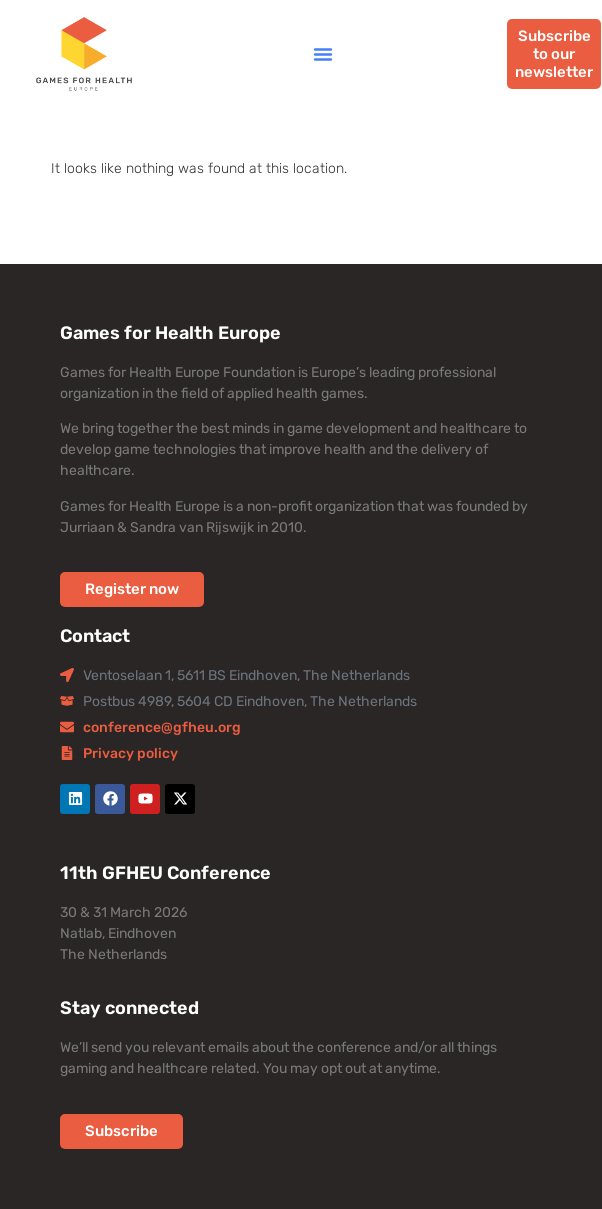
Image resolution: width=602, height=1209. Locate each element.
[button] (323, 54)
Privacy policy (130, 753)
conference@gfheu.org (162, 727)
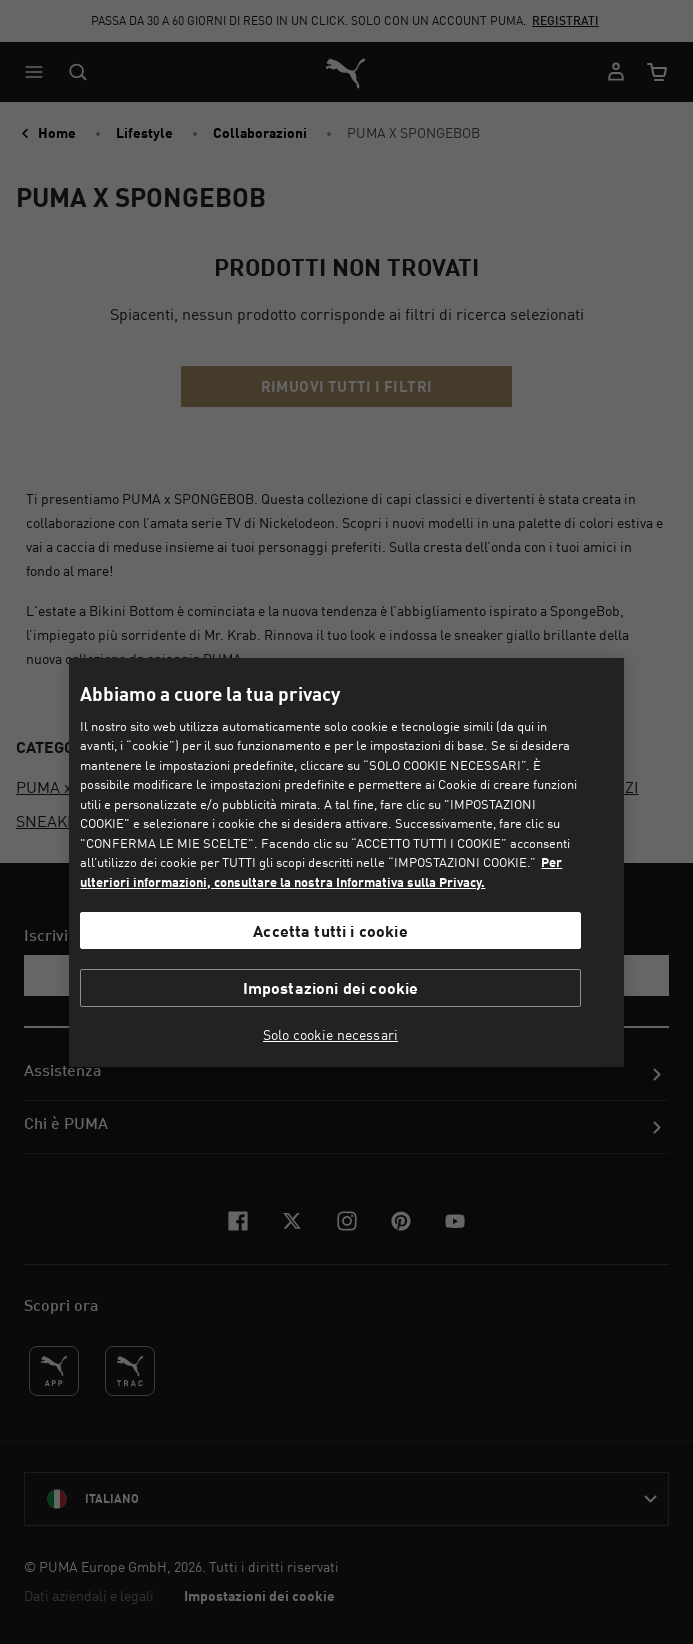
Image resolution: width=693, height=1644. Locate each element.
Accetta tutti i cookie (330, 930)
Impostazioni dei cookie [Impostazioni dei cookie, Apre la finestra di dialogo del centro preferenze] (331, 987)
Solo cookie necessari (330, 1035)
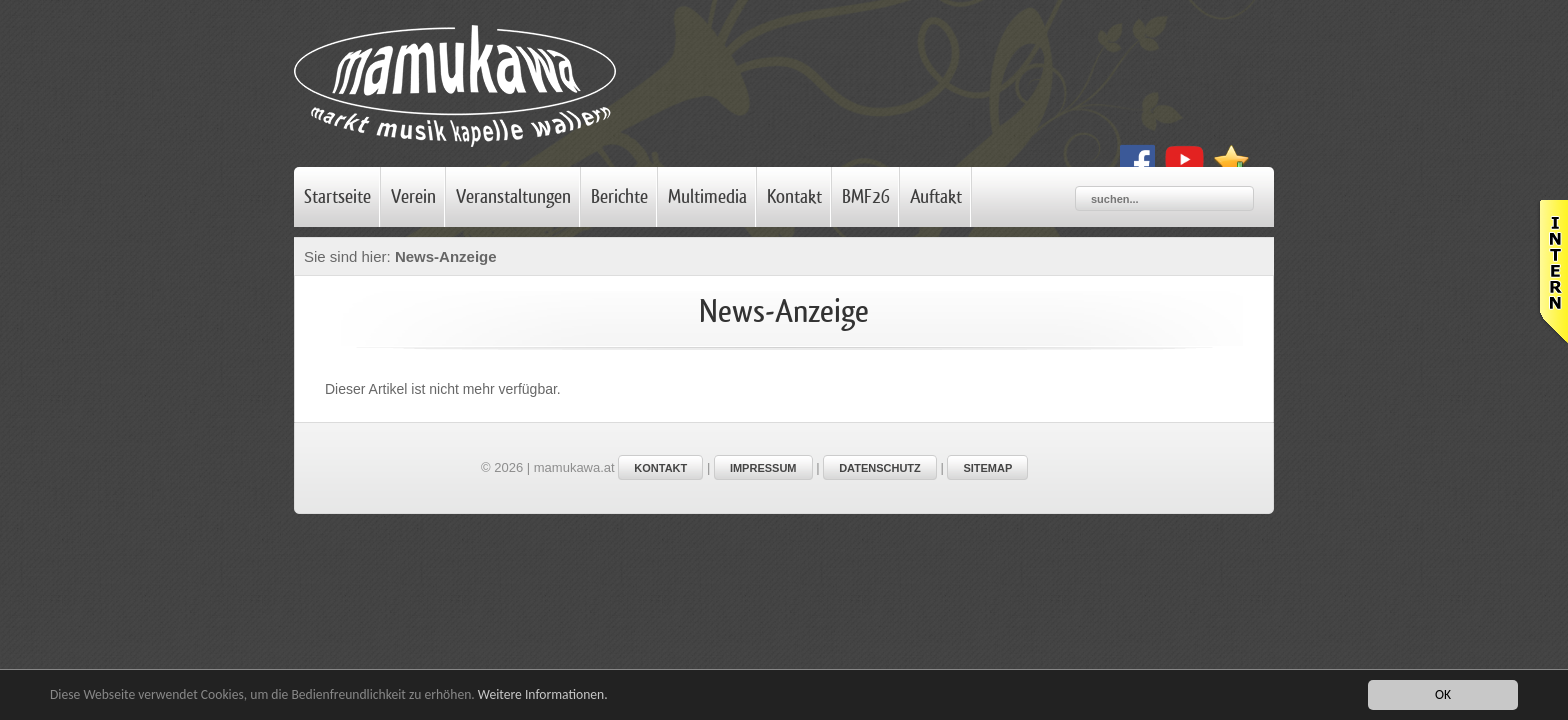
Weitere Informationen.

※ ※ ※

Only one thing is required here: an exact copy of the lines from the one bearing "Image resolution: width=693, height=1644." through the final line above, both included, with pictures left out.

**EXERCISE RESULT:**
Image resolution: width=693, height=1644. Locate each element.
Accetta tutti i cookie (330, 930)
Impostazioni dei cookie [Impostazioni dei cookie, Apre la finestra di dialogo del centro preferenze] (331, 987)
Solo cookie necessari (330, 1035)
Weitere Informationen.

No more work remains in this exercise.